Reprise vigoureuse sur les marchés du travail
Les économies avancées entrent-elles progressivement dans la phase finale du cycle de reprise économique ? Cette question devient de plus en plus pertinente maintenant que la reprise économique commence à montrer des signes d'essoufflement, sur fond de persistance des pressions inflationnistes. Les derniers indicateurs avancés qui ont été publiés, comme les PMI ou les indicateurs de sentiment économique (ESI) de la semaine dernière, suggèrent en outre que le pic de croissance du cycle de reprise est derrière nous.
Chômage en baisse
En outre, de plus en plus de signes montrent que les marchés du travail sont aussi en train de se resserrer. Aux États-Unis, le dernier rapport sur l’emploi a "déçu", alors que les chiffres du chômage flirtent désormais avec des niveaux généralement associés à une situation de "plein emploi". La pénurie sur le marché de l’emploi n’est d’ailleurs pas un phénomène uniquement observé aux États-Unis. La pression s'accentue aussi en Europe. Les pénuries de main-d'œuvre commencent à préoccuper. Selon des enquêtes de la Commission européenne, plus de 20 % des entrepreneurs voient leur production freinée à cause d'un manque de travailleurs et ce, tant dans le secteur des services que dans l’industrie.
Une telle pénurie sur le marché de l’emploi montre que la croissance économique se heurte peu à peu à ses limites. Elle suggère que la main-d'œuve disponible se raréfie et que de nouveaux incitants risquent de se répercuter davantage dans l’inflation que dans la croissance, la fameuse courbe de Philips. Raison pour laquelle les chiffres du chômage – aux États-Unis mais aussi de plus en plus en Europe – sont suivis avec attention.

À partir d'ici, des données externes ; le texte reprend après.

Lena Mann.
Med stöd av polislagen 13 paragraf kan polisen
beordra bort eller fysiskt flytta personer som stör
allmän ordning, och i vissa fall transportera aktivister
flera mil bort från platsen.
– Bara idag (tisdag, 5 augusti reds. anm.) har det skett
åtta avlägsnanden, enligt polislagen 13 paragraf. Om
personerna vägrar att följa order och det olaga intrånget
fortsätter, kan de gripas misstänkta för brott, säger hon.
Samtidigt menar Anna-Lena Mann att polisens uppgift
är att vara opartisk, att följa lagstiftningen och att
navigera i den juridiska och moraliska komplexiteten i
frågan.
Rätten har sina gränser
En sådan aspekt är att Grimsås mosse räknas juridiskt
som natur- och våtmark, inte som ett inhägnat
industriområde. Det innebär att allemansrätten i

Lundi, Eurostat a publié les chiffres du chômage européen pour novembre 2021. Ceux-ci font état d'un nouveau recul à 6,5 % dans l’UE et à 7,2 % dans la zone euro. En chiffres absolus, cela correspond à environ 14 millions de chômeurs dans l’UE et 12 millions dans la zone euro. Nous sommes donc revenus – plus rapidement que prévu - à des niveaux proches des planchers historiques qui prévalaient avant la crise du Covid-19. En outre, la baisse ne concerne pas uniquement le nombre de chômeurs, mais aussi le nombre d’heures prestées, qui a pratiquement renoué avec son niveau d'avant la pandémie. Le marché de l’emploi européen semble donc s'être presque totalement remis de la crise.

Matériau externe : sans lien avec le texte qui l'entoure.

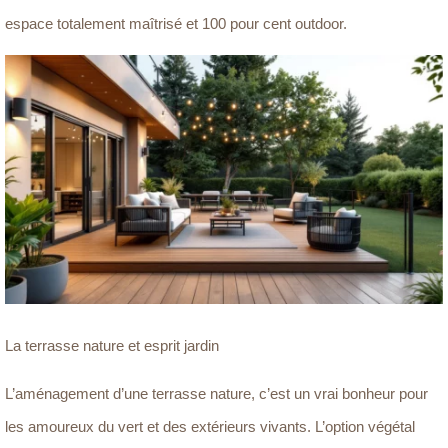
espace totalement maîtrisé et 100 pour cent outdoor.
La terrasse nature et esprit jardin
L’aménagement d’une terrasse nature, c’est un vrai bonheur pour
les amoureux du vert et des extérieurs vivants. L’option végétal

Pénurie sur les marchés du travail européens
L'explosion tant redoutée du chômage n’a donc pas eu lieu. Au contraire, la reprise économique vigoureuse et l'évolution des préférences (de travail) et de la démographie sont à l’origine d’une pénurie sur les marchés du travail européens. En outre, les entreprises éprouvent de plus en plus de difficultés à pourvoir leurs postes vacants en raison du déséquilibre entre l’offre et la demande. Le taux de postes vacants se situe à son niveau le plus élevé en plus de 10 ans. Cette combinaison entre taux de chômage faible et taux de postes vacants élevé (à son plus haut) est inédite. Sur la courbe de Beveridge, l'Europe se trouve à son niveau le plus élevé depuis plus de dix ans (voir le graphique). Outre des marchés du travail très serrés, cela promet également pour les négociations salariales à venir, notamment en Allemagne.